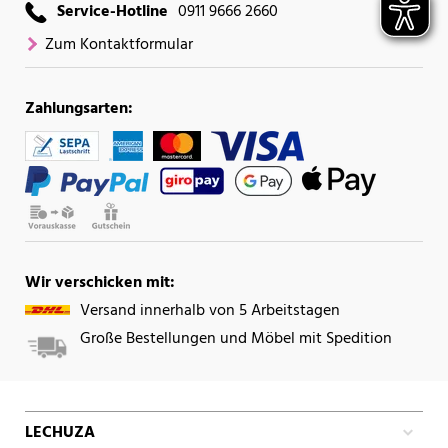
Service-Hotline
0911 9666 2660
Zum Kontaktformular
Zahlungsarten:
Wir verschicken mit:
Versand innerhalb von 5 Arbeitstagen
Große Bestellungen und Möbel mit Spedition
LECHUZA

....

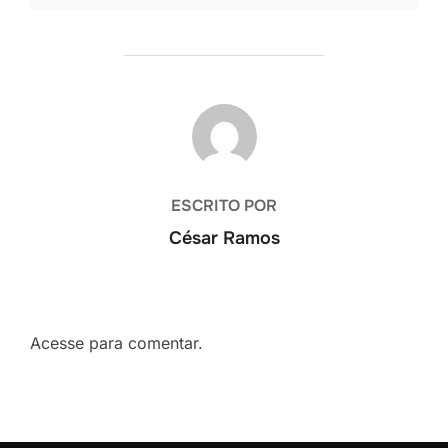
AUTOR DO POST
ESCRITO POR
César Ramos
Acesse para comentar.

....

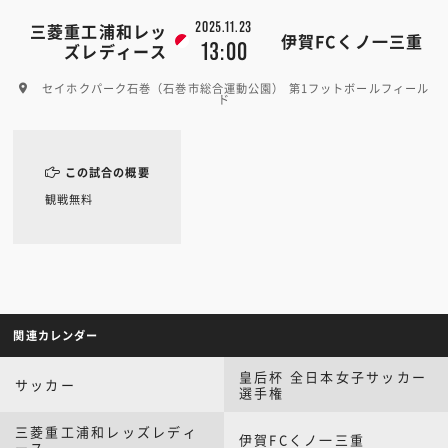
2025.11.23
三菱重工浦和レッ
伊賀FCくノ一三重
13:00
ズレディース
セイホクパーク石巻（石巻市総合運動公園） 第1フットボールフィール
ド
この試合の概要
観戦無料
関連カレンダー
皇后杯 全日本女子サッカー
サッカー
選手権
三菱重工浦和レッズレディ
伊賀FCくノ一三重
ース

....

→ **What you need to do**: Find the line with "AUTOR DO POST" in the material above. Reproduce it and each line after it up to and including the line with "Acesse para comentar.".

→ **Output for this task**:
AUTOR DO POST
ESCRITO POR
César Ramos
Acesse para comentar.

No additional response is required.